[Exercise material]
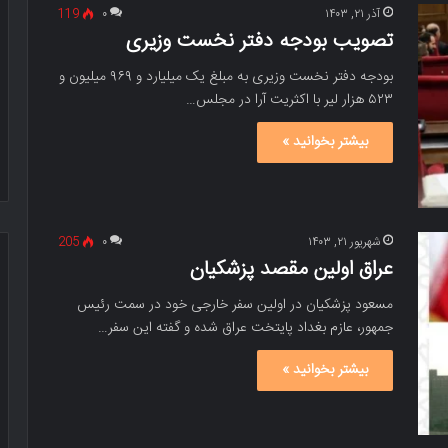
آذر ۲۱, ۱۴۰۳
۰
119
تصویب بودجه دفتر نخست وزیری
بودجه دفتر نخست وزیری به مبلغ یک میلیارد و ۹۶۹ میلیون و
۵۲۳ هزار لیر با اکثریت آرا در مجلس…
بیشتر بخوانید »
شهریور ۲۱, ۱۴۰۳
۰
205
عراق اولین مقصد پزشکیان
مسعود پزشکیان در اولین سفر خارجی خود در سمت رئیس
جمهور، عازم بغداد پایتخت عراق شده و گفته این سفر…
بیشتر بخوانید »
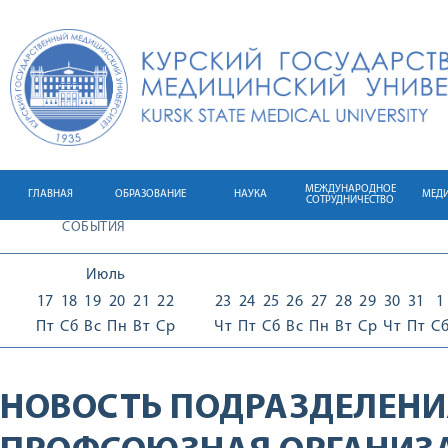
МЕЖДУНАРОДНОЕ
ГЛАВНАЯ
ОБРАЗОВАНИЕ
НАУКА
МЕД
СОТРУДНИЧЕСТВО
СОБЫТИЯ
Июль
17
18
19
20
21
22
23
24
25
26
27
28
29
30
31
1
Пт
Сб
Вс
Пн
Вт
Ср
Чт
Пт
Сб
Вс
Пн
Вт
Ср
Чт
Пт
С
НОВОСТЬ ПОДРАЗДЕЛЕНИ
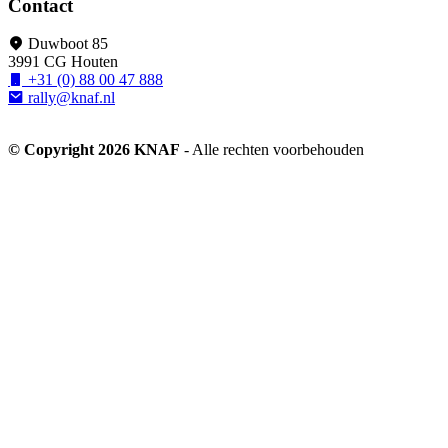
Contact
Duwboot 85
3991 CG Houten
+31 (0) 88 00 47 888
rally@knaf.nl
© Copyright 2026 KNAF
- Alle rechten voorbehouden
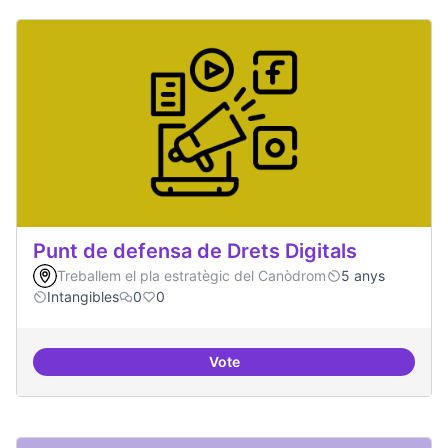
Punt de defensa de Drets Digitals
Treballem el pla estratègic del Canòdrom
5 anys
Intangibles
0
0
Vote
Punt de defensa de Drets Digitals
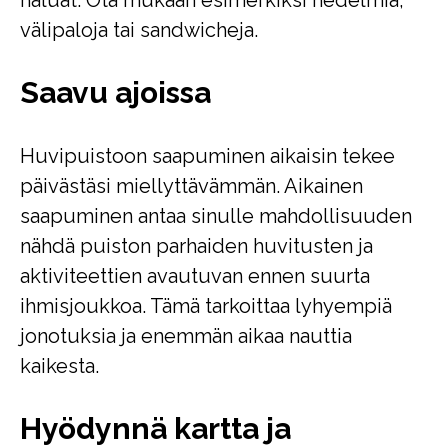
haluat. Ota mukaan esimerkiksi hedelmiä,
välipaloja tai sandwicheja.
Saavu ajoissa
Huvipuistoon saapuminen aikaisin tekee
päivästäsi miellyttävämmän. Aikainen
saapuminen antaa sinulle mahdollisuuden
nähdä puiston parhaiden huvitusten ja
aktiviteettien avautuvan ennen suurta
ihmisjoukkoa. Tämä tarkoittaa lyhyempiä
jonotuksia ja enemmän aikaa nauttia
kaikesta.
Hyödynnä kartta ja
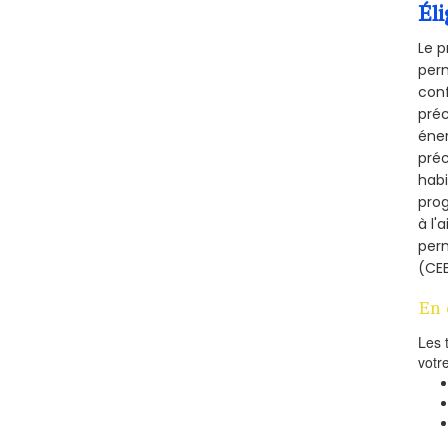
Éli
Le p
perm
conf
préc
éner
préc
habi
prog
à l'
per
(CEE
En 
Les 
votr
[/Exercise material]
__Requirement__
Tell how many lines of the data above contain the word "بودجه", giving the number by itself.

__Answer section__
2